[Top][All Lists]
[Date Prev][Date Next][Thread Prev][Thread Next][Date Index][Thread Index]
Re: [lmi] overview of C++ expression template libraries
From: |
Greg Chicares |
Subject: |
Re: [lmi] overview of C++ expression template libraries |
Date: |
Tue, 30 Aug 2005 20:17:42 +0000 |
User-agent: |
Mozilla Thunderbird 1.0.2 (Windows/20050317) |
On 2005-8-27 17:50 UTC, Vadim Zeitlin wrote:
>
[Motivation for using an expression template library: a classic paper says:]
>
> 95-99.5% efficiency of hand-coded C using this technique (for long
> vectors). The speed is 2-15 times that of a conventional C++ vector
> class.
>
> to which I'd like to add that using this technique also results in concice
> and clear source code which is another important advantage.
For lmi, that's the definitive motivation. Here's an explanation that's
probably redundant for Vadim.
Consider lines [225,252] of this file:
ihs_mortal.cpp,v 1.13 2005/08/30 03:54:43
There are three statements, spanning nineteen lines, that mean
"multiply two vectors, and constrain the result to [0,1]"
and a fourth (nine lines) that applies a functor to each element.
Two different forms of std::transform() are used, and three custom functors,
along with std::bind1st and std::bind2nd. Four calls to transform() mean four
implicit loops, each with its own overhead that contemporary compilers may
not be able to optimize away.
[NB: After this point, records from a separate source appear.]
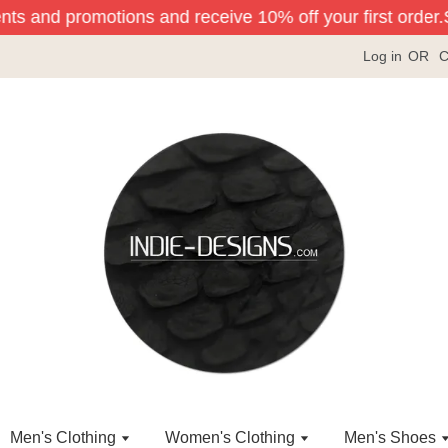
ents and promotions and receive 10% off your first order.
S
Log in
OR
C
Men's Clothing
Women's Clothing
Men's Shoes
That overhead isn't just a matter of cycling
four integer counters instead of one: the real problem is many redundant
loads and stores to and from the floating-point unit, which is costly and
can impair accuracy.
I don't think that code is really an abuse of STL. Sure, we could combine all
four functions into one monolithic Megafunctor, which sounds like something
in a Godzilla movie and may be similarly scary, or risible, depending on your
point of view. This would eliminate the redundant loop overhead. However,
Megafunctor would be so specialized that it wouldn't be reusable elsewhere.
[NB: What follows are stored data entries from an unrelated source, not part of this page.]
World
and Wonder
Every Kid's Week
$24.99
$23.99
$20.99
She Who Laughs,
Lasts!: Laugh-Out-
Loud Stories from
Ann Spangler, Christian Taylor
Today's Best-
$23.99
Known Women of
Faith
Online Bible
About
And it would be extra work to unit test it, yet perilous not to.
We could construct Megafunctor inline with standard binders and nonstandard
composers, as in the old boost compose library, but that can make code very
hard to read. That library was withdrawn because other boost libraries like
bind and lambda do a better job. They let us write code like
ihs_acctval.cpp,v 1.48 2005/08/28 14:09:02
lines [1299,1308] (I've simplified the variable names):
std::vector<double> vector1;
std::transform
(vector0.begin()
,vector0.end() - year
,std::inserter(vector1, vector1.begin())
,boost::bind
(some_unary_functor
,boost::bind(std::multiplies<double>(), _1, scalar0)
)
);
That eliminates the overhead of multiple transform() calls, but it's kind of
hard to read. All we really want to say is
vector1 = some_unary_functor(scalar0 * vector0);
and, with expression templates, we can potentially write it exactly that way,
and it'll just work.
The hand-coded C alternative
for(int j = 1; i <= vector0.size; ++j)
vector1[j] = some_unary_functor(scalar0[j] * vector0[j]);
is not much harder to write, but it's harder to write correctly. To
demonstrate that, I deliberately introduced five errors. A compiler can
find two of them, or maybe three depending on the context. Yet it can't
find the others: one just gives the wrong answer; but the other causes
a segfault if we're very lucky, or might instead cause a sporadic,
difficult-to-reproduce error in some apparently unrelated calculation.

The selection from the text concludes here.